- [WHAT IS EXPECTED]: Go through each line of the records below and count those with the word "bullet"; give only the total.

Stored data:
Start of Block

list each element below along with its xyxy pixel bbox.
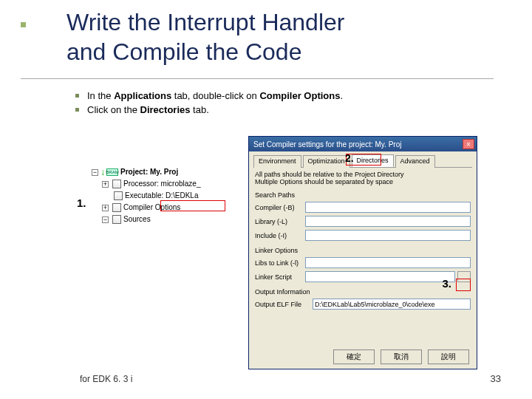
input-include[interactable] (305, 230, 471, 241)
text: tab. (190, 104, 208, 115)
tab-environment[interactable]: Environment (253, 155, 301, 168)
tab-advanced[interactable]: Advanced (395, 155, 435, 168)
row-linker-script: Linker Script ... (255, 271, 471, 282)
tab-strip: Environment Optimization Directories Adv… (253, 154, 472, 168)
input-output-elf[interactable] (313, 299, 471, 310)
callout-1: 1. (77, 197, 86, 209)
file-icon (112, 215, 121, 224)
decorative-square (21, 22, 26, 27)
highlight-box-1 (160, 200, 225, 211)
row-libs-link: Libs to Link (-l) (255, 257, 471, 268)
compiler-settings-dialog: Set Compiler settings for the project: M… (248, 136, 477, 369)
label-linker-script: Linker Script (255, 273, 305, 281)
tree-label: Processor: microblaze_ (123, 178, 200, 190)
input-library[interactable] (305, 216, 471, 227)
bullet-2: Click on the Directories tab. (87, 104, 343, 115)
bram-icon: BRAM (106, 168, 118, 176)
group-linker-options: Linker Options (255, 247, 471, 254)
dialog-titlebar[interactable]: Set Compiler settings for the project: M… (249, 137, 477, 151)
collapse-icon[interactable]: − (102, 216, 109, 223)
bullet-icon (75, 94, 79, 98)
collapse-icon[interactable]: − (92, 169, 98, 176)
dialog-title: Set Compiler settings for the project: M… (253, 140, 401, 149)
help-button[interactable]: 說明 (428, 349, 469, 364)
label-library: Library (-L) (255, 218, 305, 225)
download-arrow-icon: ↓ (100, 166, 105, 178)
bold-text: Directories (140, 104, 191, 115)
group-output-info: Output Information (255, 288, 471, 296)
tree-node-project[interactable]: − ↓ BRAM Project: My. Proj (92, 166, 200, 178)
cancel-button[interactable]: 取消 (381, 349, 422, 364)
expand-icon[interactable]: + (102, 205, 109, 211)
ok-button[interactable]: 確定 (333, 349, 375, 364)
row-compiler: Compiler (-B) (255, 202, 471, 213)
label-libs-link: Libs to Link (-l) (255, 259, 305, 267)
footer-text: for EDK 6. 3 i (80, 374, 132, 384)
input-compiler[interactable] (305, 202, 471, 213)
info-text: All paths should be relative to the Proj… (255, 171, 471, 178)
close-button[interactable]: × (463, 139, 474, 149)
input-libs-link[interactable] (305, 257, 471, 268)
label-include: Include (-I) (255, 232, 305, 239)
callout-3: 3. (442, 277, 451, 290)
row-library: Library (-L) (255, 216, 471, 227)
dialog-body: All paths should be relative to the Proj… (255, 171, 471, 310)
slide-title: Write the Interrupt Handler and Compile … (66, 7, 532, 66)
info-text: Multiple Options should be separated by … (255, 178, 471, 185)
tab-optimization[interactable]: Optimization (303, 155, 350, 168)
callout-2: 2. (345, 152, 354, 164)
label-output-elf: Output ELF File (255, 301, 313, 308)
row-include: Include (-I) (255, 230, 471, 241)
close-icon: × (466, 140, 471, 149)
file-icon (112, 180, 121, 188)
text: Click on the (87, 104, 140, 115)
title-underline (21, 78, 494, 79)
tree-node-processor[interactable]: + Processor: microblaze_ (92, 178, 200, 190)
file-icon (114, 191, 123, 200)
page-number: 33 (491, 373, 501, 384)
file-icon (112, 203, 121, 212)
text: My. Proj (150, 168, 178, 176)
bold-text: Applications (114, 90, 171, 101)
row-output-elf: Output ELF File (255, 299, 471, 310)
label-compiler: Compiler (-B) (255, 204, 305, 211)
title-line1: Write the Interrupt Handler (66, 9, 344, 35)
input-linker-script[interactable] (305, 271, 455, 282)
group-search-paths: Search Paths (255, 191, 471, 199)
text: tab, double-click on (171, 90, 259, 101)
project-tree: 1. − ↓ BRAM Project: My. Proj + Processo… (92, 166, 200, 225)
text: . (340, 90, 343, 101)
bullet-icon (75, 108, 79, 112)
highlight-box-3 (456, 279, 471, 291)
tree-label: Project: My. Proj (120, 166, 178, 178)
dialog-buttons: 確定 取消 說明 (333, 349, 469, 364)
tree-node-sources[interactable]: − Sources (92, 214, 200, 225)
title-line2: and Compile the Code (66, 38, 301, 65)
bullet-1: In the Applications tab, double-click on… (87, 90, 343, 101)
text: In the (87, 90, 114, 101)
bullet-list: In the Applications tab, double-click on… (87, 90, 343, 118)
expand-icon[interactable]: + (102, 181, 109, 188)
tree-label: Sources (123, 214, 151, 225)
text: Project: (120, 168, 150, 176)
bold-text: Compiler Options (259, 90, 340, 101)
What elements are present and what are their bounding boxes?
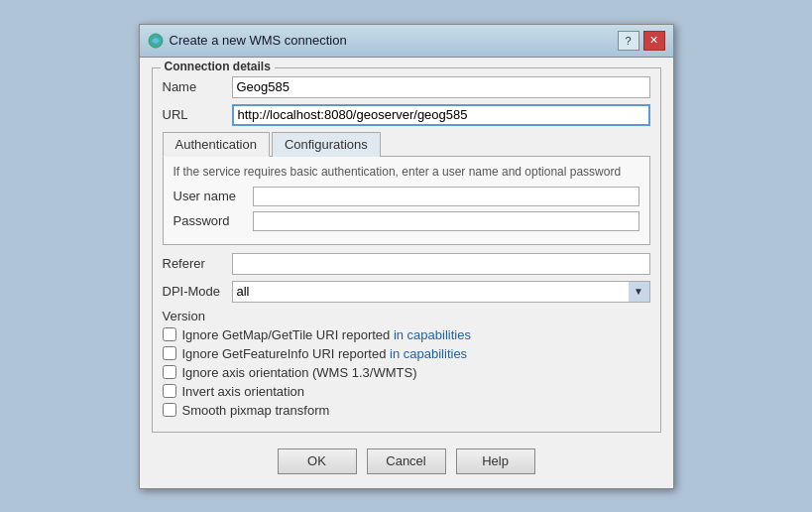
checkbox-getmap[interactable]: [163, 327, 176, 341]
titlebar-left: Create a new WMS connection: [148, 33, 347, 49]
auth-hint-text: If the service requires basic authentica…: [174, 165, 639, 179]
url-row: URL: [163, 104, 650, 126]
dpi-select-wrapper: all ▼: [232, 281, 650, 303]
highlight-capabilities-2: in capabilities: [390, 346, 467, 361]
checkbox-row-5: Smooth pixmap transform: [163, 403, 650, 418]
tab-content-authentication: If the service requires basic authentica…: [163, 156, 650, 245]
titlebar-buttons: ? ✕: [618, 31, 665, 51]
checkbox-axis-label[interactable]: Ignore axis orientation (WMS 1.3/WMTS): [182, 365, 417, 380]
button-row: OK Cancel Help: [152, 441, 661, 478]
cancel-button[interactable]: Cancel: [367, 448, 446, 474]
highlight-capabilities-1: in capabilities: [394, 327, 471, 342]
url-input[interactable]: [232, 104, 650, 126]
name-input[interactable]: [232, 76, 650, 98]
checkbox-row-2: Ignore GetFeatureInfo URI reported in ca…: [163, 346, 650, 361]
checkbox-smooth-pixmap[interactable]: [163, 403, 176, 417]
tab-bar: Authentication Configurations: [163, 132, 650, 157]
name-label: Name: [163, 79, 232, 94]
checkbox-row-3: Ignore axis orientation (WMS 1.3/WMTS): [163, 365, 650, 380]
titlebar: Create a new WMS connection ? ✕: [140, 25, 673, 58]
username-row: User name: [174, 187, 639, 206]
ok-button[interactable]: OK: [278, 448, 357, 474]
name-row: Name: [163, 76, 650, 98]
username-input[interactable]: [253, 187, 639, 206]
referer-input[interactable]: [232, 253, 650, 275]
group-label: Connection details: [161, 60, 275, 73]
app-icon: [148, 33, 164, 49]
referer-row: Referer: [163, 253, 650, 275]
checkbox-axis-orientation[interactable]: [163, 365, 176, 379]
tab-configurations[interactable]: Configurations: [272, 132, 381, 157]
connection-details-group: Connection details Name URL Authenticati…: [152, 67, 661, 433]
dpi-mode-select[interactable]: all: [232, 281, 650, 303]
password-label: Password: [174, 213, 253, 228]
main-window: Create a new WMS connection ? ✕ Connecti…: [139, 24, 674, 489]
checkbox-getfeatureinfo-label[interactable]: Ignore GetFeatureInfo URI reported in ca…: [182, 346, 468, 361]
checkbox-invert-label[interactable]: Invert axis orientation: [182, 384, 305, 399]
close-button[interactable]: ✕: [643, 31, 665, 51]
username-label: User name: [174, 189, 253, 203]
help-button[interactable]: Help: [456, 448, 535, 474]
checkbox-smooth-label[interactable]: Smooth pixmap transform: [182, 403, 330, 418]
referer-label: Referer: [163, 256, 232, 271]
version-label: Version: [163, 309, 650, 323]
url-label: URL: [163, 107, 232, 122]
password-row: Password: [174, 211, 639, 231]
content-area: Connection details Name URL Authenticati…: [140, 58, 673, 488]
checkbox-getmap-label[interactable]: Ignore GetMap/GetTile URI reported in ca…: [182, 327, 471, 342]
help-icon-button[interactable]: ?: [618, 31, 639, 51]
window-title: Create a new WMS connection: [170, 33, 347, 48]
tab-authentication[interactable]: Authentication: [163, 132, 270, 157]
checkbox-invert-axis[interactable]: [163, 384, 176, 398]
dpi-label: DPI-Mode: [163, 284, 232, 299]
checkbox-getfeatureinfo[interactable]: [163, 346, 176, 360]
dpi-row: DPI-Mode all ▼: [163, 281, 650, 303]
checkbox-row-4: Invert axis orientation: [163, 384, 650, 399]
checkbox-row-1: Ignore GetMap/GetTile URI reported in ca…: [163, 327, 650, 342]
password-input[interactable]: [253, 211, 639, 231]
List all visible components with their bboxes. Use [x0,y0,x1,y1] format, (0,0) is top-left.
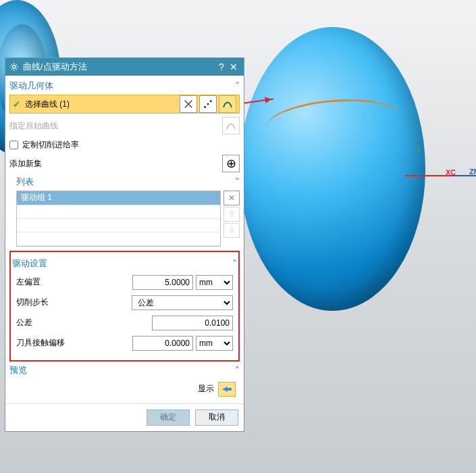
chevron-up-icon: ˄ [235,176,240,187]
orig-curve-button [222,117,240,134]
model-ball-end [240,27,425,311]
add-new-set-row: 添加新集 ⊕ [9,154,240,173]
preview-show-button[interactable] [218,382,236,397]
svg-point-0 [13,66,16,69]
reverse-direction-button[interactable] [180,95,197,113]
chevron-up-icon: ˄ [232,258,237,269]
chevron-up-icon: ˄ [235,80,240,91]
custom-feed-label: 定制切削进给率 [22,139,79,151]
gear-icon [9,62,19,72]
help-button[interactable]: ? [215,61,228,72]
list-item [17,205,220,218]
specify-original-curve-row: 指定原始曲线 [9,116,240,135]
list-header[interactable]: 列表 ˄ [16,173,240,191]
left-offset-row: 左偏置 mm [12,272,237,293]
add-set-label: 添加新集 [9,158,220,170]
drive-groups-list[interactable]: 驱动组 1 [16,191,221,247]
list-item [17,218,220,232]
select-curve-row[interactable]: ✓ 选择曲线 (1) [9,95,240,114]
left-offset-unit[interactable]: mm [196,275,233,290]
close-button[interactable]: ✕ [228,61,240,72]
left-offset-input[interactable] [132,275,193,290]
highlighted-settings-frame: 驱动设置 ˄ 左偏置 mm 切削步长 公差 公差 刀具接触偏移 mm [9,251,240,362]
contact-offset-row: 刀具接触偏移 mm [12,333,237,353]
curve-icon [226,120,236,131]
custom-feed-row[interactable]: 定制切削进给率 [9,135,240,154]
contact-offset-label: 刀具接触偏移 [16,337,132,349]
tolerance-input[interactable] [152,316,233,330]
add-set-button[interactable]: ⊕ [222,155,240,172]
axis-label-zm: ZM [469,168,476,176]
preview-show-label: 显示 [198,383,214,395]
axis-label-xc: XC [446,168,456,176]
dialog-title: 曲线/点驱动方法 [23,61,87,73]
axis-label-z: Z [413,193,418,201]
delete-item-button[interactable]: ✕ [223,191,240,205]
svg-point-1 [204,106,206,108]
ok-button[interactable]: 确定 [147,409,190,426]
dialog-titlebar[interactable]: 曲线/点驱动方法 ? ✕ [5,58,244,76]
svg-rect-4 [228,388,232,391]
section-drive-geometry[interactable]: 驱动几何体 ˄ [9,77,240,95]
flashlight-icon [221,384,232,394]
list-item [17,232,220,245]
dots-icon [203,99,213,109]
swap-icon [184,99,193,109]
chevron-up-icon: ˄ [235,365,240,376]
csys-triad: XC ZM Y Z [405,166,473,206]
check-icon: ✓ [13,99,21,109]
points-option-button[interactable] [199,95,217,113]
move-up-button: ⇧ [223,207,240,222]
curve-option-button[interactable] [219,95,236,113]
curve-icon [222,99,233,109]
svg-point-2 [207,103,209,105]
svg-point-3 [210,100,212,102]
move-down-button: ⇩ [223,223,240,238]
list-item: 驱动组 1 [17,191,220,205]
left-offset-label: 左偏置 [16,276,132,288]
list-label: 列表 [16,176,34,188]
section-label: 驱动设置 [12,257,47,270]
plus-icon: ⊕ [226,156,236,171]
section-preview[interactable]: 预览 ˄ [9,362,240,379]
cut-step-select[interactable]: 公差 [132,295,233,310]
section-label: 预览 [9,364,27,376]
cut-step-label: 切削步长 [16,297,132,308]
cancel-button[interactable]: 取消 [195,409,238,426]
tolerance-row: 公差 [12,313,237,333]
dialog-footer: 确定 取消 [5,403,244,431]
contact-offset-unit[interactable]: mm [196,336,233,351]
axis-label-y: Y [416,145,421,153]
contact-offset-input[interactable] [132,336,193,351]
select-curve-label: 选择曲线 (1) [25,99,178,110]
cut-step-row: 切削步长 公差 [12,293,237,313]
section-drive-settings[interactable]: 驱动设置 ˄ [12,255,237,272]
custom-feed-checkbox[interactable] [9,141,18,149]
section-label: 驱动几何体 [9,80,53,92]
orig-curve-label: 指定原始曲线 [9,120,220,132]
tolerance-label: 公差 [16,317,152,328]
drive-method-dialog: 曲线/点驱动方法 ? ✕ 驱动几何体 ˄ ✓ 选择曲线 (1) 指定原始曲线 [5,57,244,432]
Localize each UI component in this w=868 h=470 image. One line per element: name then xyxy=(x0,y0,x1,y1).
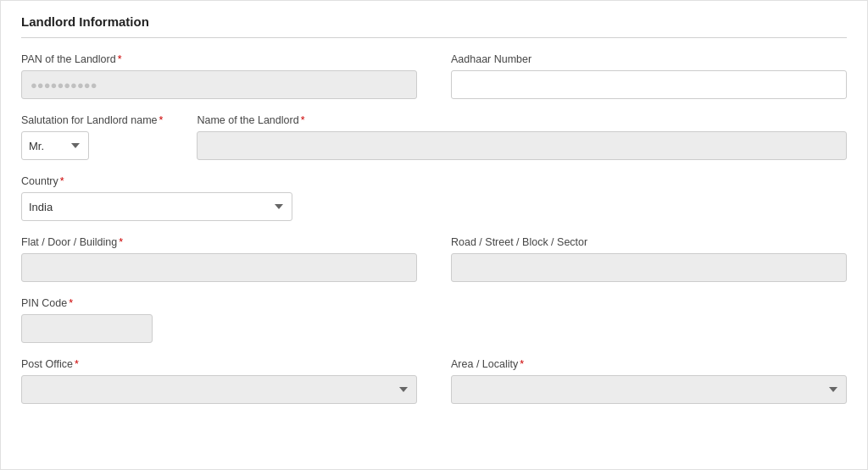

End of Block

- [TASK SOLUTION]: 5